When I said 'your', I didn't mean 'you'. I mean't the problem with 'your argument'. I apologize if this has hurt you. Its like code review, I was intending to critique your argument, not you.

Yes, I agree my experience is limited. In fact now that you mention you have been a programmer for 30 years. I now realize I have much more to learn and understand, Its possible I have simply don't even know what you know and how deeply you understand things.

What advice would you give to some one like me.


  > I meant the problem with 'your argument'.
To recap the discussion:

==========

Chirono: I find this comment interesting given the recent ... talk about not using maths puzzles in programmer interviews. This is perhaps an interesting real-world case that demonstrates how a mathematical outlook leads to much cleaner code.

thomasz: The secret sauce here is not the ability to solve "maths puzzles", but specialized domain knowledge.

I replied: That's exactly the wrong way round. You can acquire domain knowledge, you can have a domain expert assigned to you to work with you. What you can't acquire, on demand, is the ability to think in the ways that mathematics gives you. That requires extensive training and practice, and recognizing when obscure bits of theory are applied is something that doesn't come overnight.

==========

So my argument is that while domain knowledge is a good thing, and (jacquesm eloquently argued) often necessary to solve a problem, it usually can be acquired as needed through reading, study, and discussion with local experts. The ability to recognize, let alone solve, problems that are actually obscure mathematics in disguise cannot be acquired on as "as needed" basis. This is why knowledge of advanced mathematics needs to be gained early, and if you don't have it by the time you are a practising, working programmer, you are unlikely ever to acquire it.

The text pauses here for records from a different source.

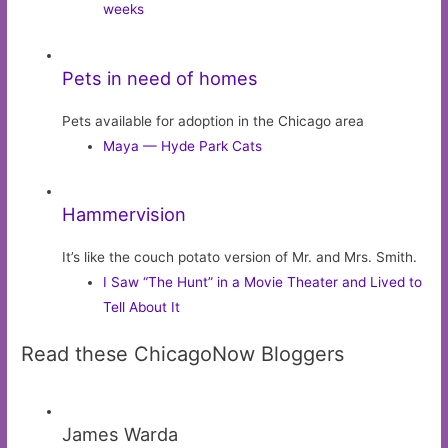
weeks
Pets in need of homes
Pets available for adoption in the Chicago area
Maya — Hyde Park Cats
Hammervision
It’s like the couch potato version of Mr. and Mrs. Smith.
I Saw “The Hunt” in a Movie Theater and Lived to
Tell About It
Read these ChicagoNow Bloggers
James Warda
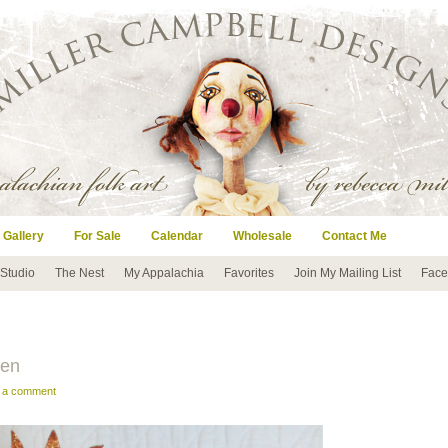
 Gallery
For Sale
Calendar
Wholesale
Contact Me
 Studio
The Nest
My Appalachia
Favorites
Join My Mailing List
Face
een
e a comment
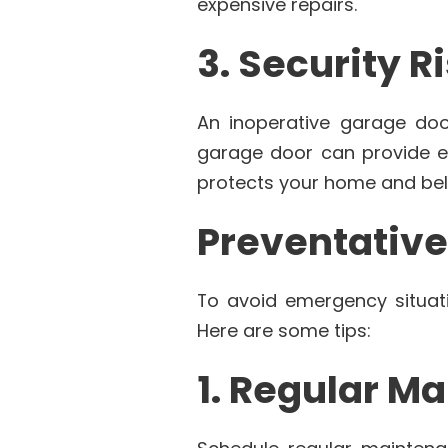
expensive repairs.
3. Security R
An inoperative garage do
garage door can provide ea
protects your home and bel
Preventativ
To avoid emergency situati
Here are some tips:
1. Regular M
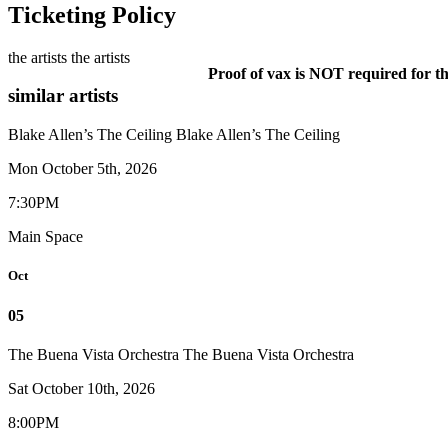
Ticketing Policy
the artists
the artists
Proof of vax is NOT required for th
similar artists
Blake Allen’s The Ceiling
Blake Allen’s The Ceiling
Mon October 5th, 2026
7:30PM
Main Space
Oct
05
The Buena Vista​ Orchestra
The Buena Vista​ Orchestra
Sat October 10th, 2026
8:00PM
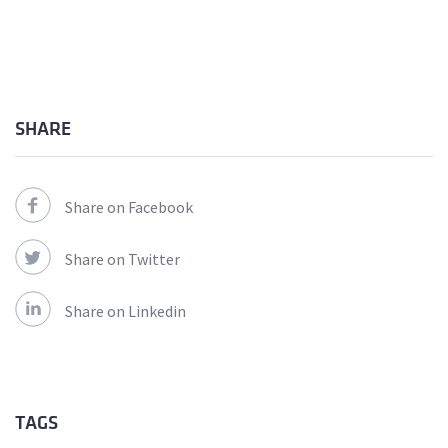
SHARE
Share on Facebook
Share on Twitter
Share on Linkedin
TAGS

Not having acquired such skills does not make one a bad programmer. I know very, very few programmers who hold advanced degrees in mathematics, and yet the world is full of programmers who can "get the job done" efficiently and effectively. Equally, having skills in advanced mathematics does not, of itself, make one a better programmer (and certainly not a better person.) I know many PhDs in mathematics who simply cannot program effectively.

But it does make one a programmer with different skills, and those skills can enable one to solve problems others can't, and sometimes to produce solutions that are more elegant. Not always, not every problem requires such skills. But if it does, by the time you find the problem, it's too late to acquire them.

  > What advice would you give to some one like me.
I don't know what you like, what skills you already have, or what you want to end up doing. I studied math because it was fun, exciting, and I was good at it. Computers at the time didn't exist in the form they do now - maybe I would have done computing. Impossible to say.

So I can't give advice - there would be a real danger of simply trying to turn you into a clone of me, and that's a bad idea. I can tell you that understanding algorithms, time-complexity, calculus, vector spaces, and point-set topology have all been of direct and immediate use in my work.

And if you'd like a simple puzzle, here:

    Suppose the demand for a product falls linearly as a function
    of its price.  Show that if you price the product to maximise
    your profit, you will have less than half the possible market.
That turned up a few years ago in a discussion with a customer.